L’heure n’est plus à se questionner sur la pertinence de la construction hors site, il est plutôt temps d’y faire face. Et d’autant plus rapidement que les kits étrangers commencent à faire leur place sur le marché québécois du bâtiment. Pour ne pas rester sur la touche, l’industrie d’ici n’a pas d’autre choix que d’évoluer pour répondre à un marché toujours plus complexe. Un marché qui a pour bases la rapidité, la rigueur d’exécution, la maitrise de nouvelles technologies et le travail collaboratif.

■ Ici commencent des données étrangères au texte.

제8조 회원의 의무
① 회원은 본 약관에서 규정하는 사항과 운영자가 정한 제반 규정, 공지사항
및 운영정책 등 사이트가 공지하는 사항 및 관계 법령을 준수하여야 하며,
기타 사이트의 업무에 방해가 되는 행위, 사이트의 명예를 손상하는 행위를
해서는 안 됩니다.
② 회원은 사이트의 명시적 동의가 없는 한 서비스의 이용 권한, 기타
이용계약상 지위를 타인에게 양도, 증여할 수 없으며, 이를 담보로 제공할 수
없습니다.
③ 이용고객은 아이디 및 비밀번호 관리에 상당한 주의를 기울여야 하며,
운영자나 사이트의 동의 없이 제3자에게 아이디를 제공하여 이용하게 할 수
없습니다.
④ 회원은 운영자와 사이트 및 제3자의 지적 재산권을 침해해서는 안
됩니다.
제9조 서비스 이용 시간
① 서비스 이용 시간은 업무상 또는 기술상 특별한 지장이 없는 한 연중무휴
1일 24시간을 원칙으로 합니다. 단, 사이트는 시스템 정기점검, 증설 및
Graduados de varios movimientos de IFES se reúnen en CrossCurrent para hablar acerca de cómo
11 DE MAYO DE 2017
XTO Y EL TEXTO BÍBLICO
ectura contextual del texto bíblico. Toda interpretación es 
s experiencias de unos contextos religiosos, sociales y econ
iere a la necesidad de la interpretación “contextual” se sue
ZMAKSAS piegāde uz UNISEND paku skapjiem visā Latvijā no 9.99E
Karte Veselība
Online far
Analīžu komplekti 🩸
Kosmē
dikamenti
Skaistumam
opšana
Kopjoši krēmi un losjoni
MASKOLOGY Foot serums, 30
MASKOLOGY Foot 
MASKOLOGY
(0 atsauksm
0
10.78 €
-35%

C’est du moins ce qu’avance Ivanka Iordanova, professeure au Département du génie de la construction de l’ÉTS, qui constate que l’industrie de la construction traverse présentement une phase de transformation profonde, qui remet en question non seulement ses façons de faire, mais aussi ses modèles d’affaires. Et qui exige de ses artisans de s’ouvrir au changement.
Une transformation naissante
« C’est une tendance qui commence à apparaitre et qui est surtout dictée par le besoin, commente-t-elle. Aujourd’hui, les projets doivent être réalisés rapidement, on commence les travaux même si les plans et devis ne sont pas complétés. Le temps est devenu un enjeu important. Il faut aussi que les travaux soient bien exécutés, mais ils sont toujours plus complexes. D’un autre côté, on a le manque de main-d’oeuvre, et aussi la COVID et ses mesures sanitaires contraignantes. »
Si Ivanka Iordanova ignore quand cette transformation, largement entamée ailleurs dans le monde, touchera le Québec, elle estime qu’il est grand temps de s’y préparer. Car, à mesure que la concurrence étrangère gagnera du terrain sous nos latitudes, elle imposera aux entrepreneurs d’ici un rythme insoutenable. Pour faire face à cette nouvelle réalité, ils devraient dès aujourd’hui s’approprier les compétences, les connaissances et les technologies nécessaires.
Et faire une plus grande place au travail collaboratif. La construction hors site, qu’il s’agisse d’éléments, de panneaux ou de modules préfabriqués, nécessite en effet de penser en termes de conception intégrée. Comme chaque détail doit être planifié à l’avance, il est donc préférable d’impliquer, dès le départ, tous les partenaires. Y compris le fabricant, pour la prise en compte de certaines modalités propres à la fabrication en usine.
Une voie d’avenir
Selon la professeure, il faut aujourd’hui voir la construction comme un système de production. Un fondement qui bouscule la logique de la construction traditionnelle, mais qui s’impose comme une voie d’avenir. En témoigne Pomerleau, qui a construit, en un temps record, des salles autonomes pour l’Hôpital du Sacré-Coeur de Montréal, dans une région durement touchée par la pandémie.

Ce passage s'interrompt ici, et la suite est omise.